The U.S. women’s national team defeated Portugal 4-0 in the second game of the team’s World Cup victory tour on Thursday, but what happened on the field wasn’t really the story.
Instead, it was the record-breaking crowd at Lincoln Financial Field that earned the headlines, as the USWNT continues to ride a wave of popularity stemming from its World Cup win last month.
On a weekday evening, 49,504 fans showed up to set the record for the largest attendance ever at a USWNT friendly.
“Holy cow that was awesome tonight in terms of the atmosphere,” USWNT head coach Jill Ellis said.
“You’re feeling the love from the fans and the excitement and the energy, so it’s a great feeling.”
The fans in Philadelphia were buzzing all night, creating a raucous atmosphere and breaking out into the now-familiar “equal pay” chants that have been aimed at Gianni Infantino and Carlos Cordeiro among others in the last two months.
It was hard to ignore the fact that the team’s record-setting night took place amid the backdrop of its ongoing lawsuit against U.S. Soccer for pay discrimination.
As the USWNT continues to argue they aren’t fairly paid compared to their male counterparts, having a night that was a major success on the field and for U.S. Soccer’s bank account certainly won’t harm their case.
“It just shows how much support we have and how many people are willing to buy tickets,” U.S. midfielder Sam Mewis said after the game.

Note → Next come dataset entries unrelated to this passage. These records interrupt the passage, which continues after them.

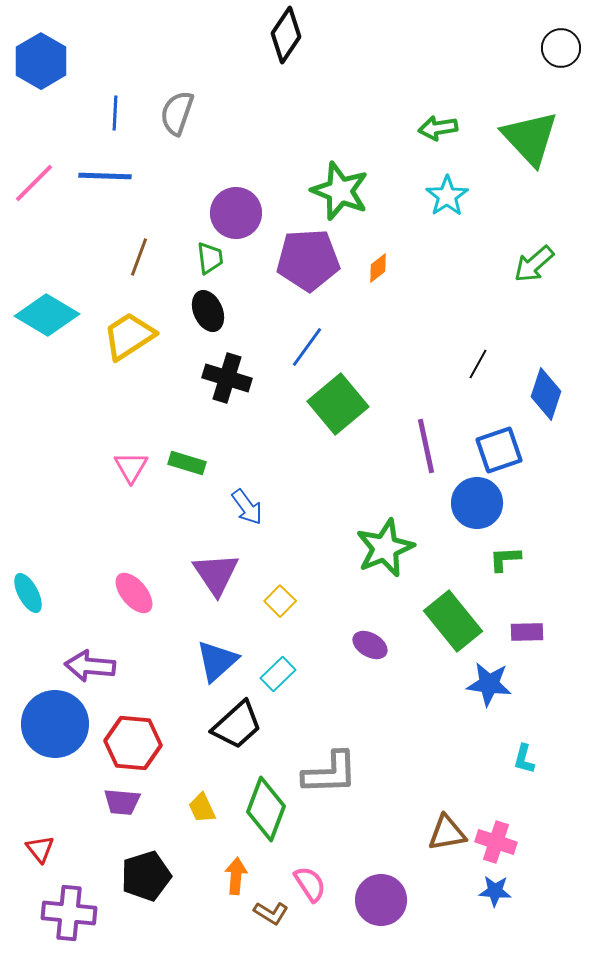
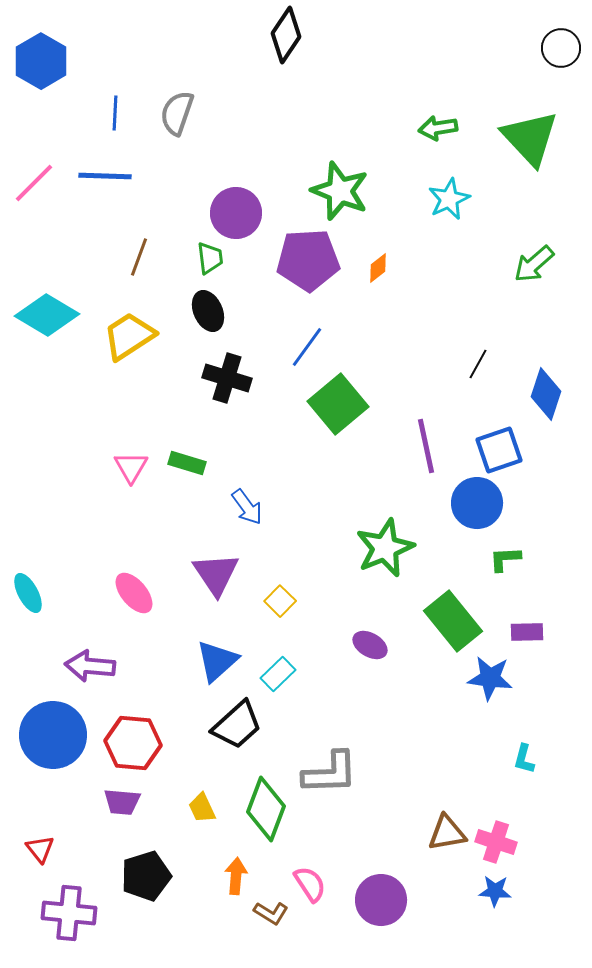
cyan star at (447, 196): moved 2 px right, 3 px down; rotated 9 degrees clockwise
blue star at (489, 684): moved 1 px right, 6 px up
blue circle at (55, 724): moved 2 px left, 11 px down
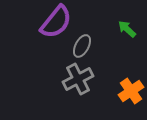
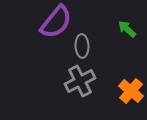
gray ellipse: rotated 30 degrees counterclockwise
gray cross: moved 2 px right, 2 px down
orange cross: rotated 15 degrees counterclockwise
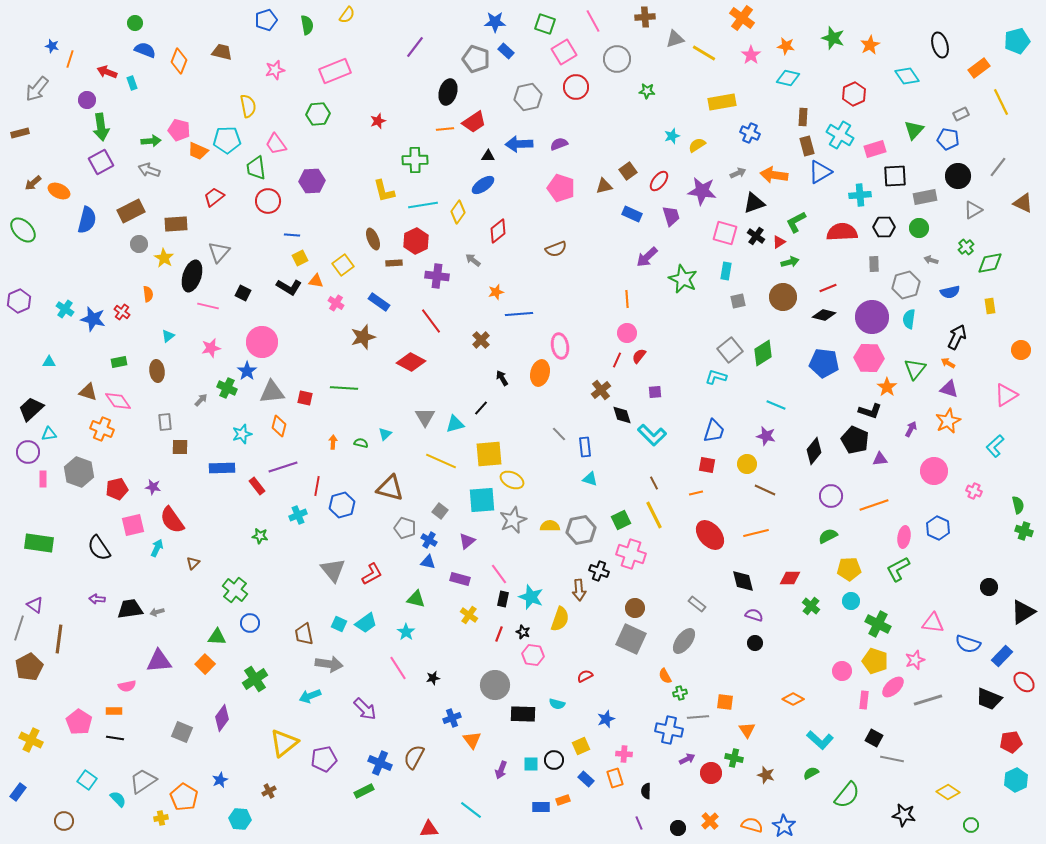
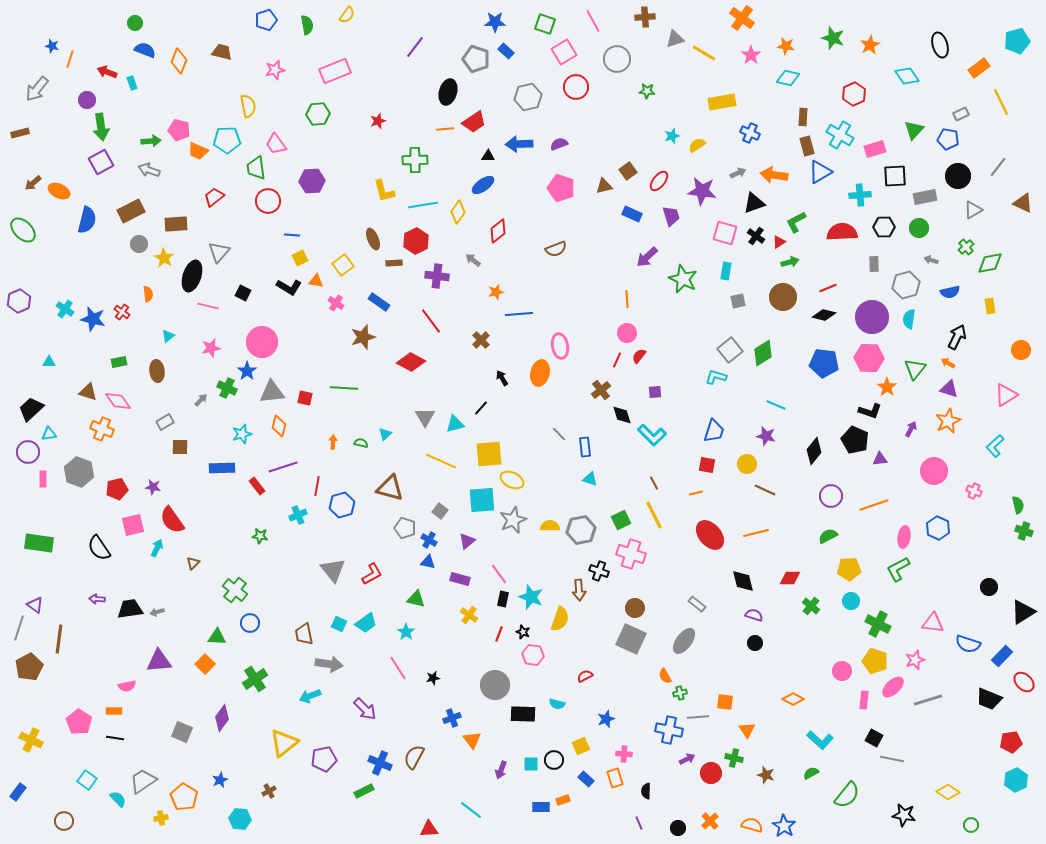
gray rectangle at (165, 422): rotated 66 degrees clockwise
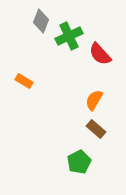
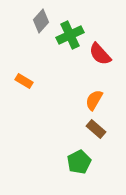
gray diamond: rotated 20 degrees clockwise
green cross: moved 1 px right, 1 px up
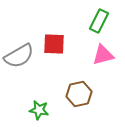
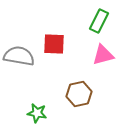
gray semicircle: rotated 140 degrees counterclockwise
green star: moved 2 px left, 3 px down
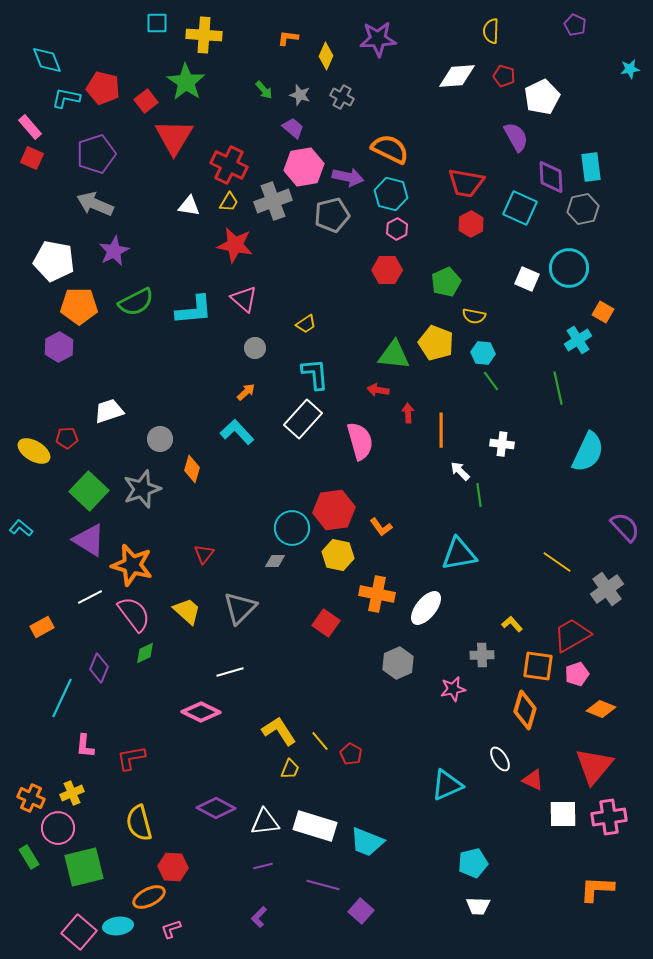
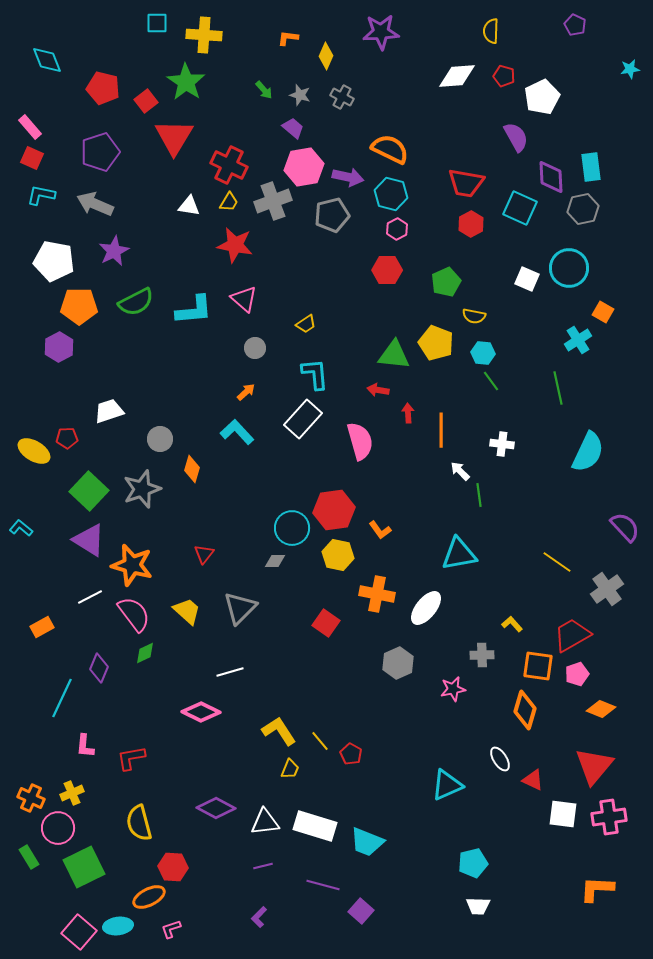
purple star at (378, 39): moved 3 px right, 7 px up
cyan L-shape at (66, 98): moved 25 px left, 97 px down
purple pentagon at (96, 154): moved 4 px right, 2 px up
orange L-shape at (381, 527): moved 1 px left, 3 px down
white square at (563, 814): rotated 8 degrees clockwise
green square at (84, 867): rotated 12 degrees counterclockwise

“If fans like this are everywhere and continue to show support and spend money on tickets and jerseys and stuff like that, I think it’s just showing our value and that’s really great.”
After mediation talks between the players and U.S. Soccer broke down recently, USWNT attacker Carli Lloyd is hopeful that Thursday will be a small step toward bringing the federation back to the bargaining table.
“We’re seeing all the support around,” Lloyd said. “Collectively we’re all united as a group of players, we want to continue to pave the way, we want to continue to make things better for the next generation.
“Hopefully we can sit down with U.S. Soccer again and figure things out.”
Few players enjoyed Thursday night more than Lloyd. The 37-year-old, who grew up a short drive from Lincoln Financial Field in Delran, New Jersey, scored a goal in front of friends and family and then proceeded to flap her arms in tribute to her favorite football team, the Philadelphia Eagles.
“When I stepped on the field tonight I kind of thought it would be fitting to do it,” Lloyd said of her “Fly Eagles Fly” celebration.
“To be able to score in front of a home crowd, the Eagles stadium, friends and family, it was pretty cool.”
Though it was a largely meaningless friendly, Thursday night still felt like another important moment in an ongoing movement for the women’s game in the United States.
"I think it speaks volumes about our sport," Ellis said. "The World Cup was such a world showcase event that people get on board, and this is an exciting team with great personalities.
"Ultimately what does a fan want? Entertainment and I think that’s what they get with this group."
They also get a team that fights hard on and off the field, and one that knows it has plenty of support on both fronts.
“It just shows how many people are behind us and how many people really are supporting us with everything that we’re doing,” forward Mallory Pugh said. “It’s amazing.”